#### [Stored records]
-- Opening Marker --
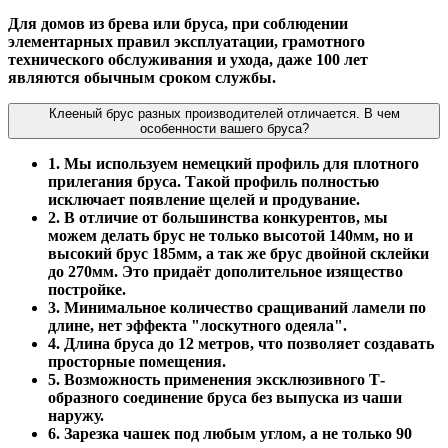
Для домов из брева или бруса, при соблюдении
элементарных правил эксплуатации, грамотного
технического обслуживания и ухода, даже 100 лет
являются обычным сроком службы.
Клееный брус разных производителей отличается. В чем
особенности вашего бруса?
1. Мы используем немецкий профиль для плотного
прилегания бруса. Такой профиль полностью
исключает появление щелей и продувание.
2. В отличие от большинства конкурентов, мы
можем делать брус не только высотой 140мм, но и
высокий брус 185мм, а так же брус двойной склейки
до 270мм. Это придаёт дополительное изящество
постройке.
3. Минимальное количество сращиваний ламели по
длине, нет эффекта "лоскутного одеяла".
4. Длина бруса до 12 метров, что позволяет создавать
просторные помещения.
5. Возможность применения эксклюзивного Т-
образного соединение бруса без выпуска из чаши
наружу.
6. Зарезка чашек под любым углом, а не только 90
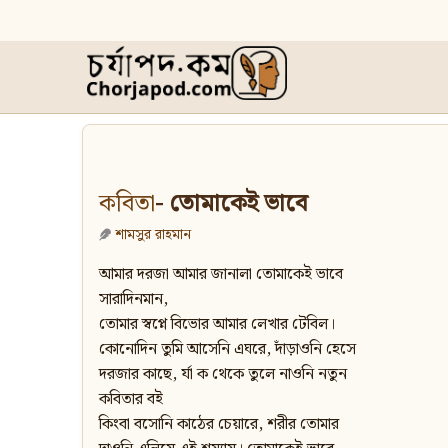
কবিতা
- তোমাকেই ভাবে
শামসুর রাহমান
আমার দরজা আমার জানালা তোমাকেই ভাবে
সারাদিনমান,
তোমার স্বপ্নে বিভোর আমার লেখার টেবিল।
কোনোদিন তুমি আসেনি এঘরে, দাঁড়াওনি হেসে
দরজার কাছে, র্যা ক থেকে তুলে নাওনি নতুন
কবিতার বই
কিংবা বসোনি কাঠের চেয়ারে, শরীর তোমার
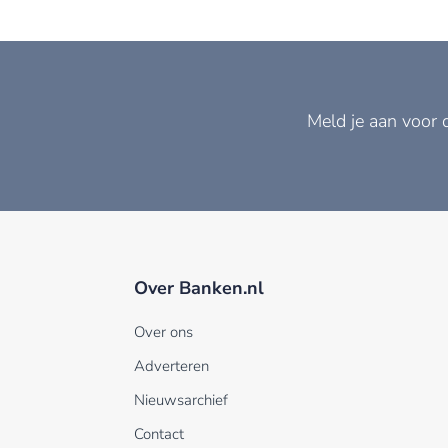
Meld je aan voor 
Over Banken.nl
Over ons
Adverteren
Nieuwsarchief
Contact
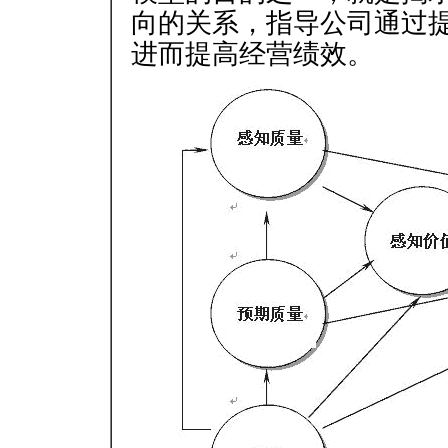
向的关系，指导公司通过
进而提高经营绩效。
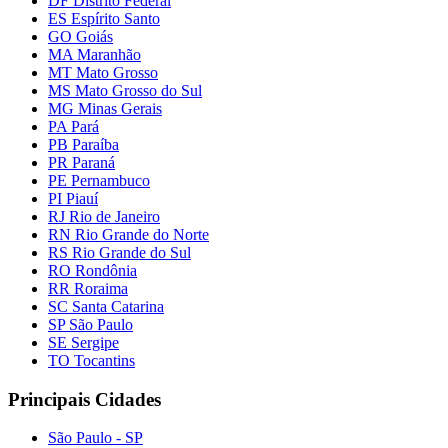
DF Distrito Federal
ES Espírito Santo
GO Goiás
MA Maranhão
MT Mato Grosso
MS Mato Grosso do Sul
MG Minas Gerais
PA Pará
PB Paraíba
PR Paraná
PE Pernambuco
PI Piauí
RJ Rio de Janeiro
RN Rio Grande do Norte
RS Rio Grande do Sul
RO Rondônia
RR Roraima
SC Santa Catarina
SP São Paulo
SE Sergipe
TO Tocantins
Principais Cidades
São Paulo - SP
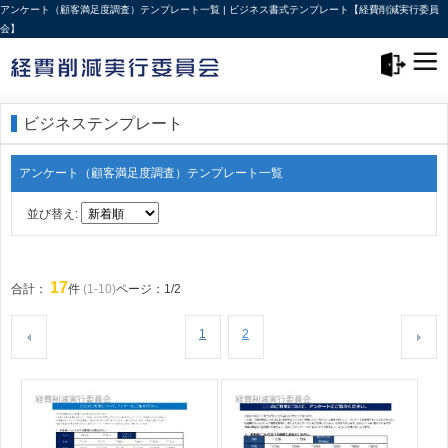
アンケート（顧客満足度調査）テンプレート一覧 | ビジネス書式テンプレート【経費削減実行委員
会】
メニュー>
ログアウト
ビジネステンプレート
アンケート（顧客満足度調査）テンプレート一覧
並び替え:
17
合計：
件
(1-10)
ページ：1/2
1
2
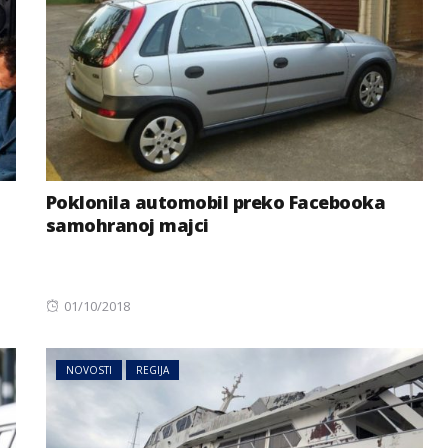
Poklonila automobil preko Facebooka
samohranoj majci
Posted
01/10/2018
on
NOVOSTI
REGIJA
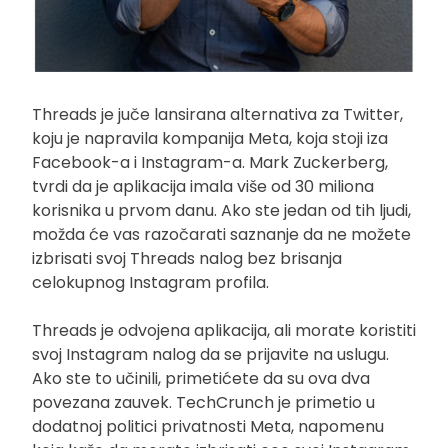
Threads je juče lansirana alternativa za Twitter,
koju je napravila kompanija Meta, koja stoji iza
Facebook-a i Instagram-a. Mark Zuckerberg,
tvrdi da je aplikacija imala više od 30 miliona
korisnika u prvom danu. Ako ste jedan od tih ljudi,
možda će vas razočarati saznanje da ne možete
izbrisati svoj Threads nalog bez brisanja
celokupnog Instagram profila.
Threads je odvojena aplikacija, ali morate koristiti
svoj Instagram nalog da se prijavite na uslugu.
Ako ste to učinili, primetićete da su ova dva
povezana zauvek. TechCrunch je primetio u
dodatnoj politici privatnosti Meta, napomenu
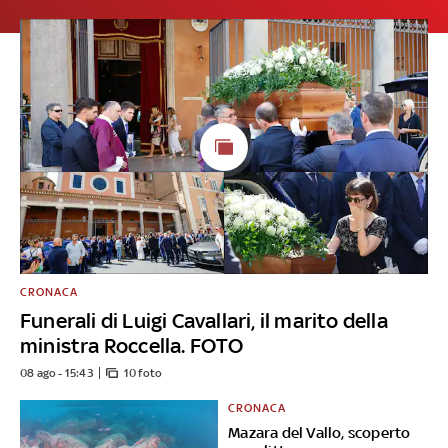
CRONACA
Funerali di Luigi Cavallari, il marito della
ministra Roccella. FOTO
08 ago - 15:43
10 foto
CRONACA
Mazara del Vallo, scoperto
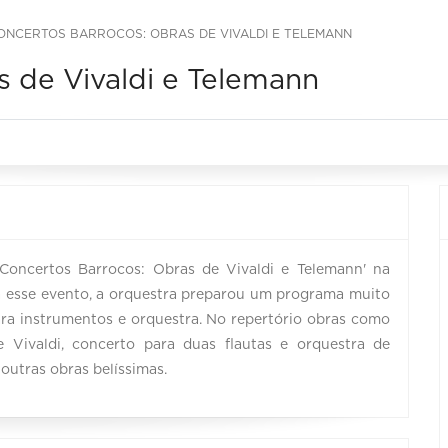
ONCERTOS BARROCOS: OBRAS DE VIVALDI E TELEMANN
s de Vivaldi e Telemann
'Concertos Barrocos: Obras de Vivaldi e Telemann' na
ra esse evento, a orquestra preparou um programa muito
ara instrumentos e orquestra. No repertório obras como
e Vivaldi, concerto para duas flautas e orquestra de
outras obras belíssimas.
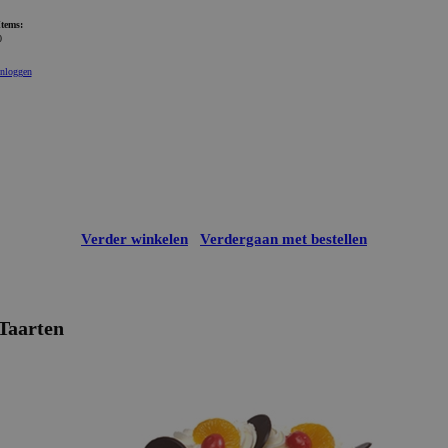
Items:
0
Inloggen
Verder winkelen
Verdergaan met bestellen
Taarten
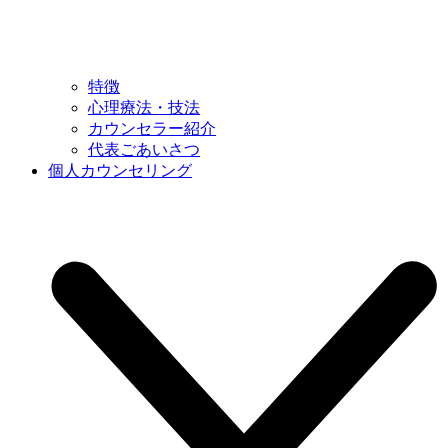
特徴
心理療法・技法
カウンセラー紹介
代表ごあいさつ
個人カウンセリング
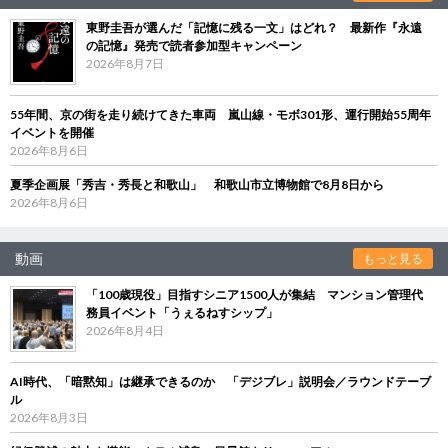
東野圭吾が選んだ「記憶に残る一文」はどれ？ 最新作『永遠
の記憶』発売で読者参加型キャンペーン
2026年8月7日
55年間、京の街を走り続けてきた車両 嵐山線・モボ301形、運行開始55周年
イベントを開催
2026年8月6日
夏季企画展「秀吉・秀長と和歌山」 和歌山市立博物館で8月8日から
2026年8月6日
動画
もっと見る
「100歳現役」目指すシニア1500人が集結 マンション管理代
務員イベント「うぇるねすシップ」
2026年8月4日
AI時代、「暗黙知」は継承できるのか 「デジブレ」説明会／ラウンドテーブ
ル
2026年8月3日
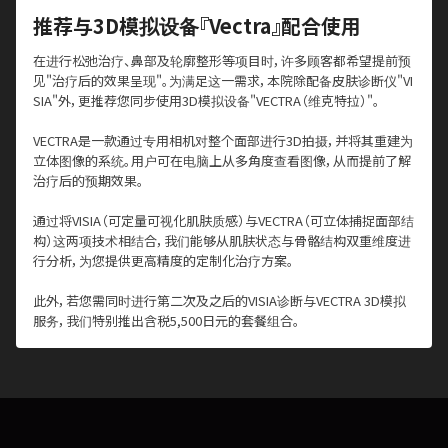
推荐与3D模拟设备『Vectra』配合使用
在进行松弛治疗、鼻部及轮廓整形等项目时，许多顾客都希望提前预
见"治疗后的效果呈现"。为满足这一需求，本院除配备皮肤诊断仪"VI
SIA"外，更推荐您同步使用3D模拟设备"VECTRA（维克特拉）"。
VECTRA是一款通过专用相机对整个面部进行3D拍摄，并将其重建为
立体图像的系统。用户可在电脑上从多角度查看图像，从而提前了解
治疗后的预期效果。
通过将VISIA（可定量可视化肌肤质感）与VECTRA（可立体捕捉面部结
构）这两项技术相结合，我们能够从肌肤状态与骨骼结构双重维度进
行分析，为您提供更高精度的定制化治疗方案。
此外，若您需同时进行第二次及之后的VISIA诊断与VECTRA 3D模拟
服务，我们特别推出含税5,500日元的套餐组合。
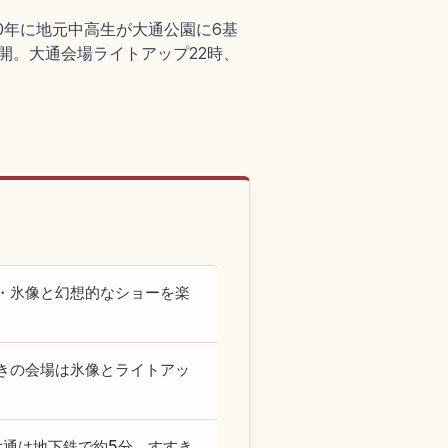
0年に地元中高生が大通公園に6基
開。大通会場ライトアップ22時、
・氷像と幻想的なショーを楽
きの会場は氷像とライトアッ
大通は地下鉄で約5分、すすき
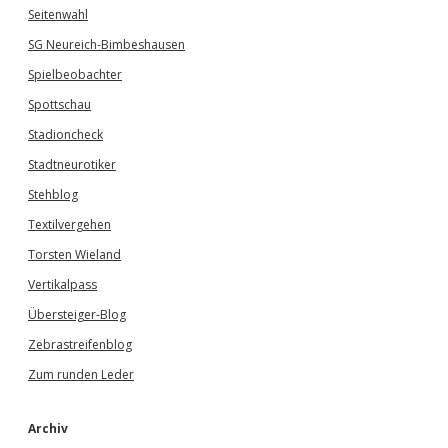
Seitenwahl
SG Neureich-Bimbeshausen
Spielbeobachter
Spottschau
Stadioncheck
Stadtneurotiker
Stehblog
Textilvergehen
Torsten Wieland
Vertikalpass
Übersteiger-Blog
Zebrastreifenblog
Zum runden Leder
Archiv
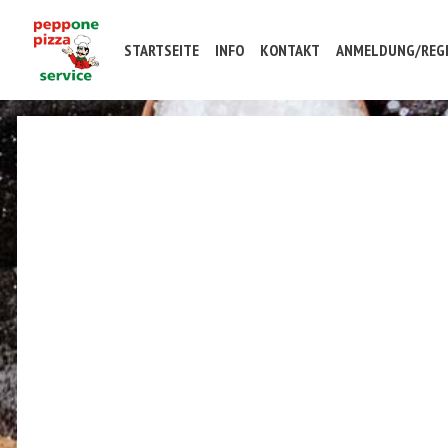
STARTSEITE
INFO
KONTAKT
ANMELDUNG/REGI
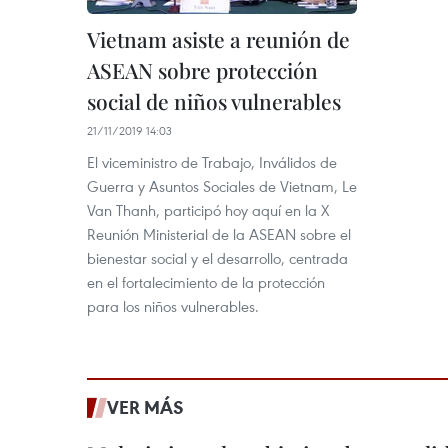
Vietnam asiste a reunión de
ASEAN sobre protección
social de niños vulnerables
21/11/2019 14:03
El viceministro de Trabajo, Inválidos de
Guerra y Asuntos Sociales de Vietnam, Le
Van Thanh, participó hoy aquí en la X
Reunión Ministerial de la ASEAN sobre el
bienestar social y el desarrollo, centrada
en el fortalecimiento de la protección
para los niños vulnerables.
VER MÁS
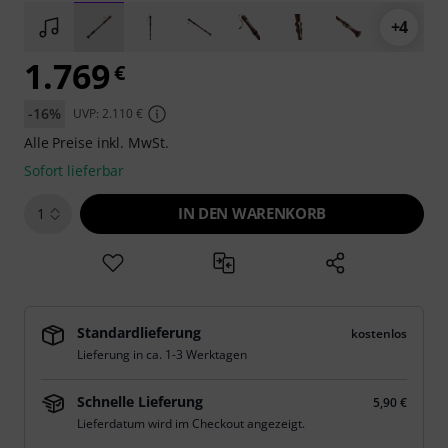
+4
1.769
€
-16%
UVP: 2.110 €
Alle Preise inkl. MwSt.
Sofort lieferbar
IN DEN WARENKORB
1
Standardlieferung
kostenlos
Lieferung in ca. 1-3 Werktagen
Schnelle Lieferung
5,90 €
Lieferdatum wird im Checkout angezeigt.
-- Closing Marker --
#### [TASK DESCRIPTION]
Scan the records above, then copy out each line that mentions "顧客満足度調査".

#### [YOUR SOLUTION]
アンケート（顧客満足度調査）テンプレート一覧 | ビジネス書式テンプレート【経費削減実行委員
アンケート（顧客満足度調査）テンプレート一覧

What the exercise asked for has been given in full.